Fukuyama shows why, whether it springs from Judaism, Christianity or Buddhism, religion underpins everyone's faith in the system.

And in a more recent book, The Irish Times's Joe Humphreys identifies why this is so. In his book, The Story of Virtue, he points to the principle of reciprocity or the golden rule, "do unto others as you would have them do unto you".

Its importance is as follows. If each person follows this rule there is likely to be less distrust and conflict in economic transactions and this will reduce costs of doing business.

But it is not enough for each person to believe it; they must have confidence that others believe it to. Otherwise their good behaviour will not be reciprocated.

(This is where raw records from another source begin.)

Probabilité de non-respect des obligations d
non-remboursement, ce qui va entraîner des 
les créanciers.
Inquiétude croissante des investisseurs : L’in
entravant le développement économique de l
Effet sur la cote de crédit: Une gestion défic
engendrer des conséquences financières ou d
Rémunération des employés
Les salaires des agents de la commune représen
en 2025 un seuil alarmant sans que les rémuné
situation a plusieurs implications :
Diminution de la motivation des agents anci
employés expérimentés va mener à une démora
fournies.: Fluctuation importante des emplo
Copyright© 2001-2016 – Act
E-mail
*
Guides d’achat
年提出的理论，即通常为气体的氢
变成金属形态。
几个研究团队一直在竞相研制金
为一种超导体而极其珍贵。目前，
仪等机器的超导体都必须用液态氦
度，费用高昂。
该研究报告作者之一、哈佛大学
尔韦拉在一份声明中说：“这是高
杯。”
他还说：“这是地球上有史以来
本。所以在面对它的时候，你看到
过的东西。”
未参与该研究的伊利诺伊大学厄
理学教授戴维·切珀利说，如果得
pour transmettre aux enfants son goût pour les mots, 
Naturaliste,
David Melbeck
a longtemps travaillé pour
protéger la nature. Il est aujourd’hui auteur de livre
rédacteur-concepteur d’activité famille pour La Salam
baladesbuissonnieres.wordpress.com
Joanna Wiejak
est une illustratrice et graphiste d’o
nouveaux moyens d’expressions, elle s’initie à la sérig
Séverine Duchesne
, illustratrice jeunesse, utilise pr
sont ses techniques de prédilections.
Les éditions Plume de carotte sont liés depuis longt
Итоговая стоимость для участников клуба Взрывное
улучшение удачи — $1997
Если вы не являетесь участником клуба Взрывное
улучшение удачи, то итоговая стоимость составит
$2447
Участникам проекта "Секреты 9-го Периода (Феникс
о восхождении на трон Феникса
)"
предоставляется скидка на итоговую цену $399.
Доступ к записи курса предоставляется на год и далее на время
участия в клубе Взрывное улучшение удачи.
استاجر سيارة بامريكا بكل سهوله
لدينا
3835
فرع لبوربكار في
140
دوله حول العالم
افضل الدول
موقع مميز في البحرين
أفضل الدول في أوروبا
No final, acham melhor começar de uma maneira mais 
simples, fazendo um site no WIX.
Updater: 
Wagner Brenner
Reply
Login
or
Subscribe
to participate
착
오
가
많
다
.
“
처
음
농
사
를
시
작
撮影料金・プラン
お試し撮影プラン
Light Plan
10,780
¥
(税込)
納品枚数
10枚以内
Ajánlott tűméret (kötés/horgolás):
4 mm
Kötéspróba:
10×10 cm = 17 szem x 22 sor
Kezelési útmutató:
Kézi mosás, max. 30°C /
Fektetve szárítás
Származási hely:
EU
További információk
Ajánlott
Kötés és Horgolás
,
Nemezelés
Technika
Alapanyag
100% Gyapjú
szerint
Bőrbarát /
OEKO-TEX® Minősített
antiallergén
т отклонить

Today's materialist culture is certainly a threat to church. A successful economy provides the opportunity to the individual to gratify a thousand desires now. The church wants us to go to church and get into heaven. We want to go to Brown Thomas and get into the property market.

But in the long run, materialism also threatens capitalism, corroding relations between economic actors.

For instance, the Rip-Off Republic phenomenon showed how trust in the public sector and in business has been undermined by growing evidence of a rip-off culture and public sector waste.

In the Irish Ferries case, the sound arguments of management for rationalisation and cost-cutting were completely undermined by the fact that managers did not apply it to their own salaries.

Contrast this with Willie Walsh's recent actions. Before asking workers in British Airways to take pay cuts, he started cost-cutting at management level. His respect for reciprocity and moral consistency has made his actions credible.

So religious institutions of all persuasions are right to challenge our economic policies and behaviour.

But just economic policies and behaviour can be sustained only if strong moral values underpin them. Religious institutions can best contribute to better policies and behaviour by improving the moral capital of voters and economic agents.

Focusing on criticising policies and behaviour is putting the cart before the horse.

Religion is indeed essential to economic life. A capitalist world without faith would be a barren and pointless existence. Neither would capitalism itself survive without a complementary value system.

Reciprocity, equal opportunity, protection of the physical environment and quality of life are just some of the values that capitalism must respect if it is to command a consensus in the future.

Without them, libertarian capitalism could become to this century what communism was to the 21st century.

But these values cannot come from within capitalism. They must come from outside. Neither can they be secular. A logical, secular, calculation of self-interest applies reciprocity to those in whom it is in our interest to do so. Only faith and belief in unrequited goodness of others - untainted by calculation - can lead us to rely on the reciprocal decency in the wide range of transactions we conduct on a daily basis.

Capitalism may be the engine of our daily lives, but values are the steering wheel. The ultimate role of religious institutions is to steer us through the moral economic choices we must make in the year and years ahead, not to interfere in the workings of the engine.

As far as economic policymaking is concerned, the churches should follow Christ's exhortation and render unto Caesar what is Caesar's.